Monitor Witness - Know your backup witness has failed before you depend on it

in LeoFinancelast year

If you are witness and run more than one witness node, even if you don't, you might find this handy.

I currently run four witness nodes, and there is one failure scenario I don't think many people think of. Most witnesses have notification if their witness node starts missing blocks and even automated fail-over. What if your backup node fails and you don't know it until it's time to fail over your primary node?

Most witnesses have one or two nodes, so in this scenario you are at the mercy of a full resync, which can take days or even weeks depending on your hardware and is just getting slower as time goes on.

Would you like to know that your server is behind before you actually need to use it?

Well then,

Introducing Monitor Witness

I know, not a very exciting name, I was lazy at the time and it wasn't something I planned on posting anywhere. I recently threw it up on Github and letting other witnesses benefit from it.

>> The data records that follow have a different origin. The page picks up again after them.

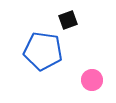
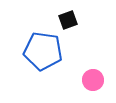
pink circle: moved 1 px right
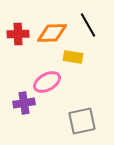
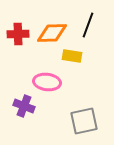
black line: rotated 50 degrees clockwise
yellow rectangle: moved 1 px left, 1 px up
pink ellipse: rotated 36 degrees clockwise
purple cross: moved 3 px down; rotated 30 degrees clockwise
gray square: moved 2 px right
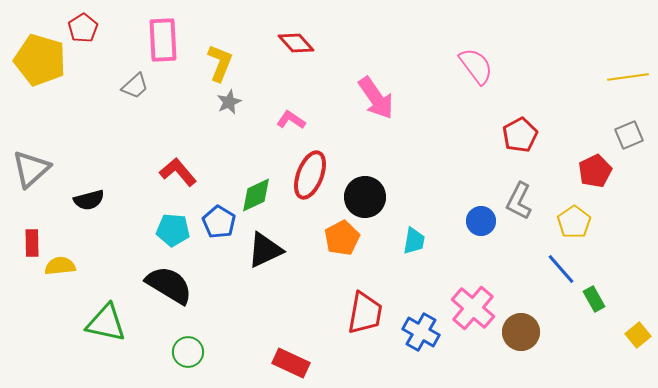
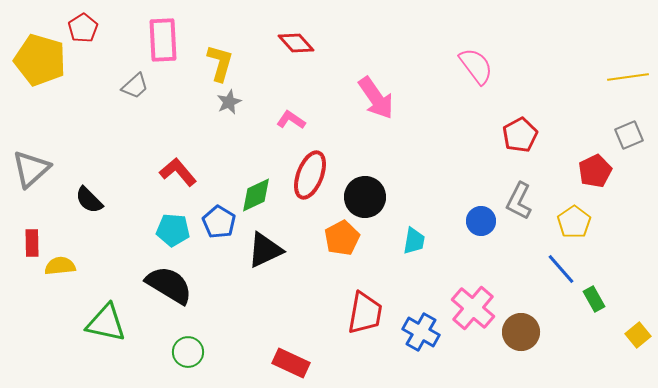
yellow L-shape at (220, 63): rotated 6 degrees counterclockwise
black semicircle at (89, 200): rotated 60 degrees clockwise
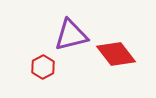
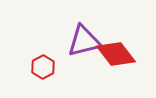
purple triangle: moved 13 px right, 6 px down
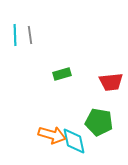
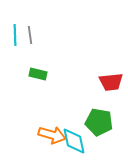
green rectangle: moved 24 px left; rotated 30 degrees clockwise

Monitor Witness is build using completely free tools with no ongoing fees. Unlike typical network monitoring, Monitor Witness will warn you before a problem happens potentially saving you days of downtime.

How does it work?

Monitor WItness is a relatively simple bash shell script that monitors your witness log file looking for the last block processed, then compares against full nodes to determine if it is within 10 blocks. If it is, it sends a heart beat, if it isn't, you get notified it is behind or even failed.

First you need an account with HealthChecks, Uptime Robot, or your own Uptime Kuma instance. Any service that provides ping/heatbeat type of monitors via url will work.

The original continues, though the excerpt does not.